SOURCE DATA
━━━━━━━━━━
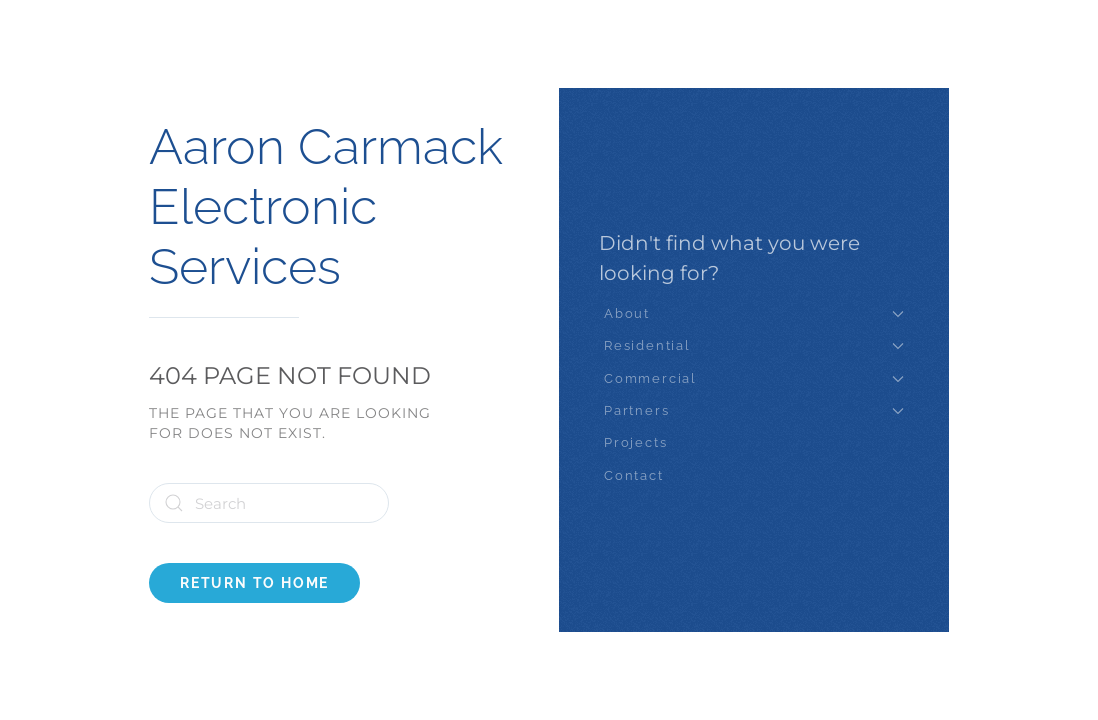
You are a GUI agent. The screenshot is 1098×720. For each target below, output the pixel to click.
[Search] (269, 503)
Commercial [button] (754, 378)
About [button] (754, 313)
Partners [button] (754, 410)
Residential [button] (754, 345)
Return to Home (254, 583)
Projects (635, 442)
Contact (634, 475)
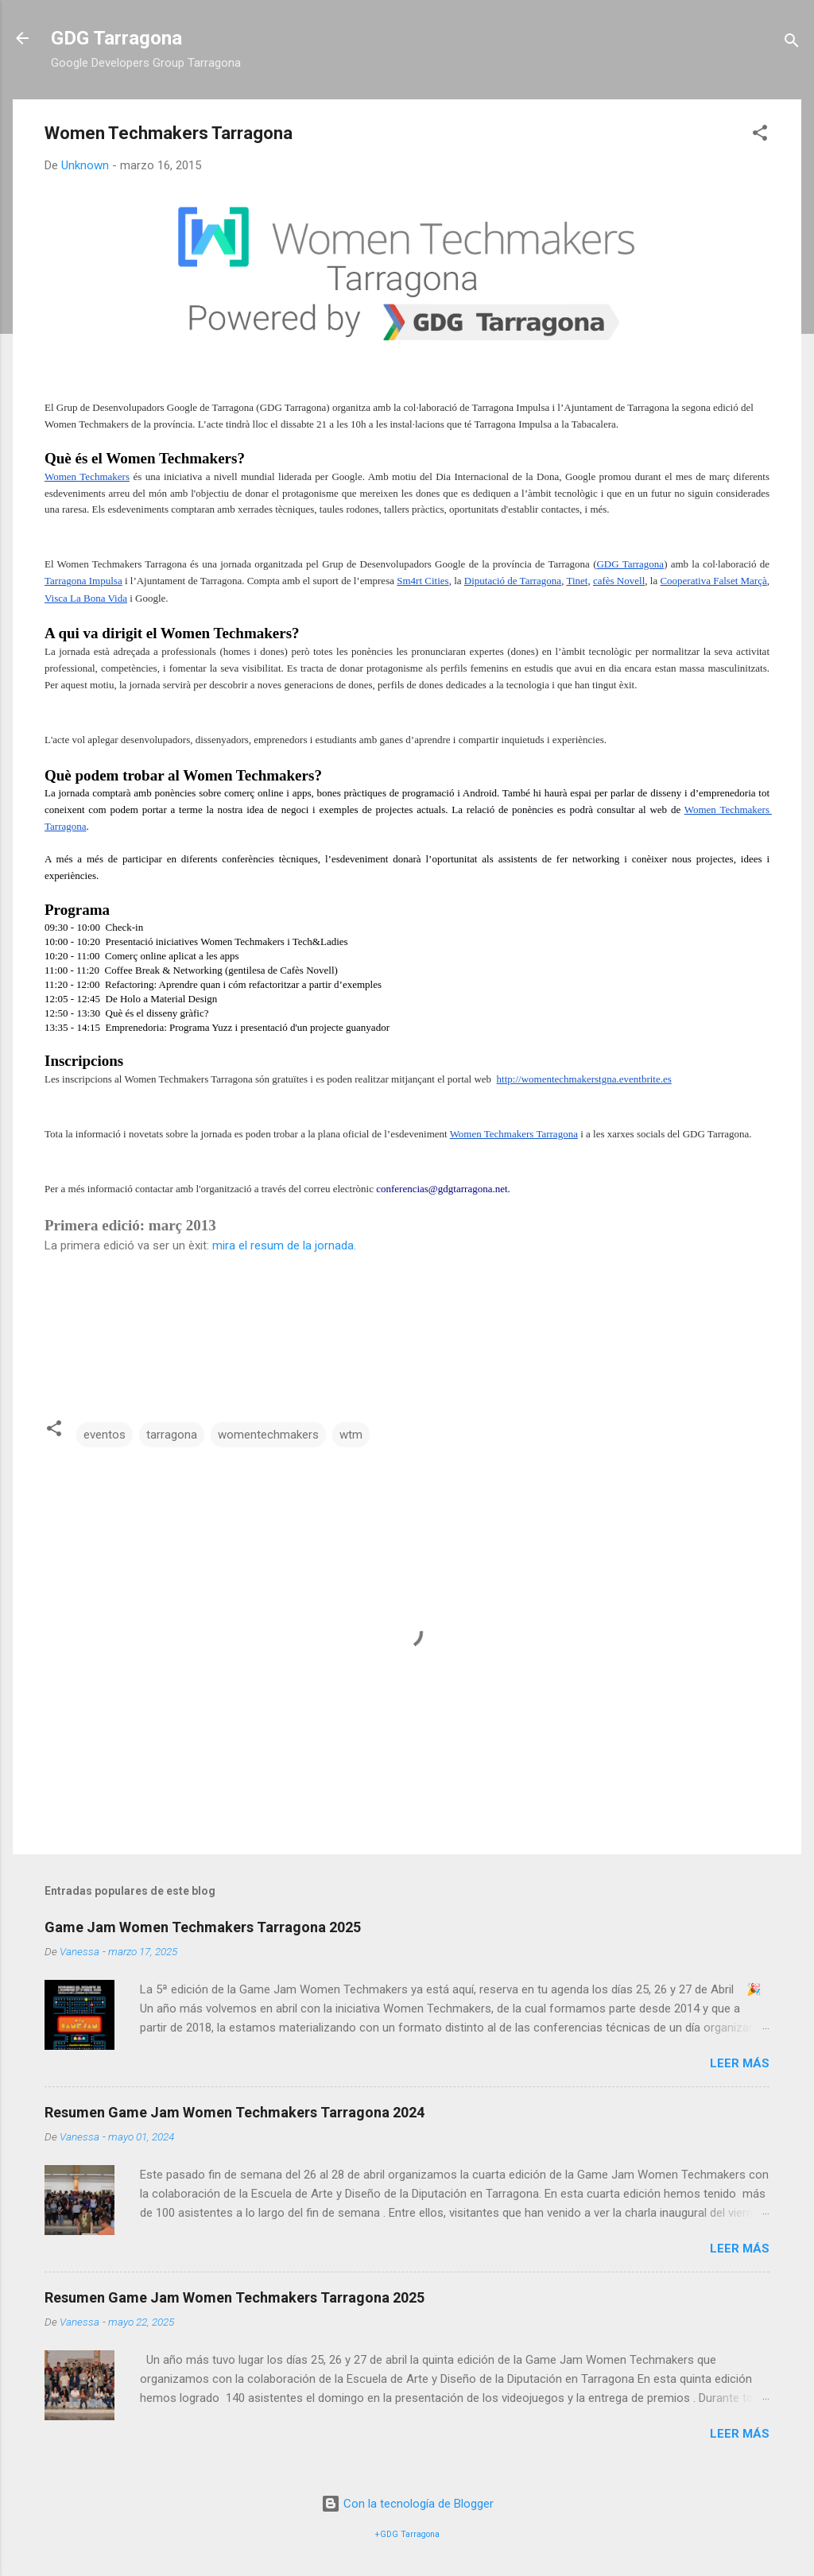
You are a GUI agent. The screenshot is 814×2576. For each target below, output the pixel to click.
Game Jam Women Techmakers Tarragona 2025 (203, 1927)
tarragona (171, 1434)
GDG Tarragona (116, 38)
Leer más (739, 2063)
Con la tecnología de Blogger (407, 2504)
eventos (104, 1434)
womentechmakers (268, 1434)
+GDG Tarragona (407, 2534)
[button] (759, 135)
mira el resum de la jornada (281, 1245)
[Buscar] (791, 43)
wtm (350, 1434)
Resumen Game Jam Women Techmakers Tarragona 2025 (234, 2297)
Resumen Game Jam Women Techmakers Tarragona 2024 (234, 2112)
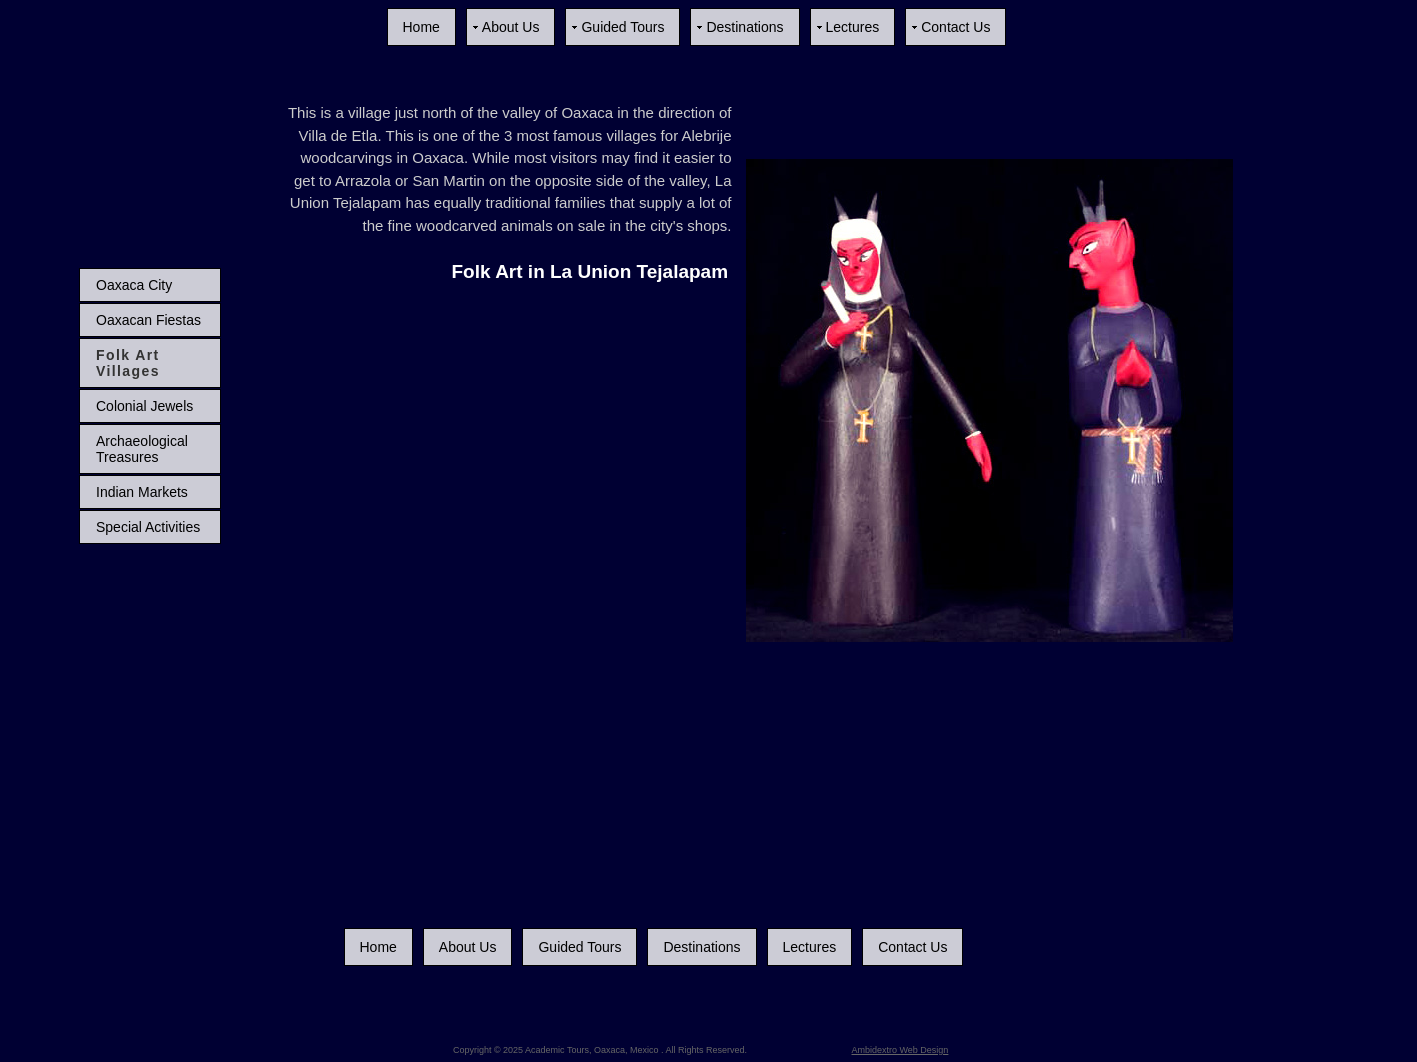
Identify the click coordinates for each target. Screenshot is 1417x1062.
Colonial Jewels (144, 406)
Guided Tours (622, 27)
━━━━━━━━━━
ACTION ITEM
Look through the entries above and list every line containing "target".

REPLY
You are a GUI agent. The screenshot is 1098×720. For each target below, output the pixel to click.
You are a GUI agent. The screenshot is 814×2576. For each target below, output the pixel to click.
Identify the click coordinates for each target. Screenshot is 1417x1062.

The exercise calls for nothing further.